I just finished up Sherman Alexie’s The Absolutely True Diary of a Part-Time Indian and it just blew me away with its voice, power and creativity. No wonder it won the National Book Award a few years back. It was one of those books that stays on the peripheral vision and then, finally, you get to it and you now know why it was always out there, waiting for you to read.
The book follows the life of high student student named Junior, who is a Spokane indian who lives on a reservation and realizes he has to get off the reservation or else he will die — either tragically and quickly (through some alcohol-related incident, he is certain) or slowly (through the loss of his dreams). So, he decides to attend school at the white high school just outside the skirts of the reservation and doors both open and close for Junior as a result. He never quite fits in with his new school (he’s the line Indian) and his friends back home (including his best friend, Rowdy, a warrior of the modern day reservation) think him a traitor for leaving their school.
The book is illustrated with comics, although it is not a graphic novel. But Junior makes comics to understand his life and the world around him, and the book uses this form in imaginative ways (thanks to illustrator Ellen Forney, who is featured in a Q&A at the end of the book that is quite interesting to read).

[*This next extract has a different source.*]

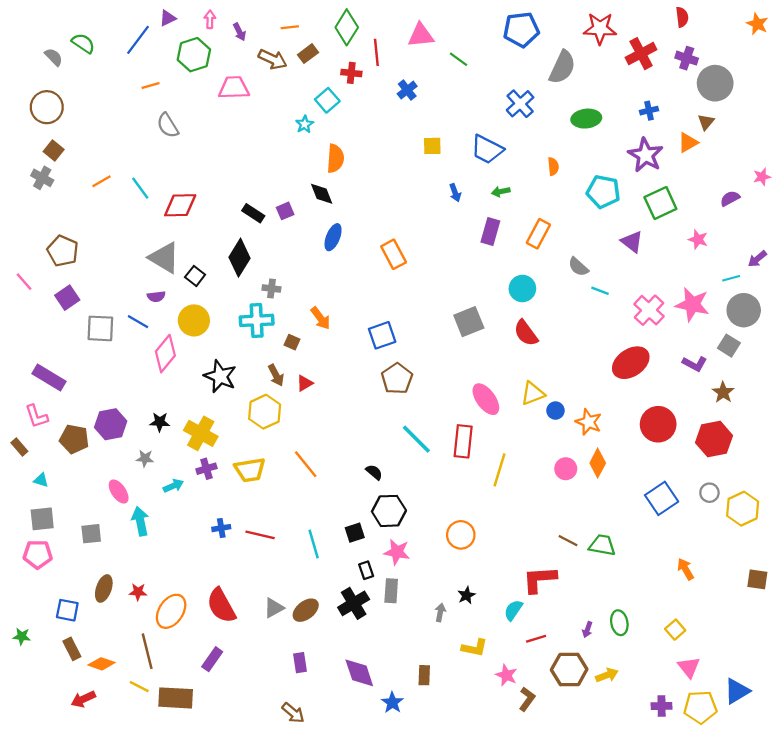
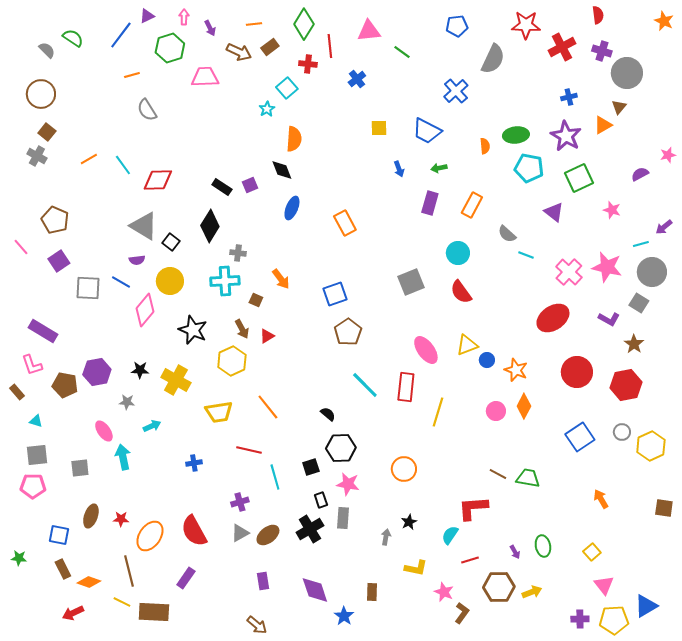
blue pentagon: (521, 30) -> (457, 26), size x0.7
green ellipse: (586, 119) -> (516, 135), moved
purple cross: (206, 469) -> (240, 502), moved
red line: (260, 535) -> (249, 450), moved
purple arrow: (587, 630) -> (515, 552), turned -48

I don’t usually dog-ear books but I did to this line by Junior:
“I think the world is a series of broken dams and floods, and my cartoons are tiny little lifeboats.”
Isn’t that a great line? I love that line.
Then, later, as Junior is talking with his new white friend, Gordy, they realize that the comics are actually a serious interpretation of the world. Junior tells Gordy:
“I take them seriously. I use them to understand the world. I use them to make fun of the world. To make fun of people. And sometimes I draw people because they’re my friends and family. And I want to honor them.”
One of the issues he struggles with is poverty. See this sample illustration at a moment when his “white” friends suddenly realize how poor he really is (he can’t pay for food at Denny’s):
Pick up this book if you can. You won’t be disappointed.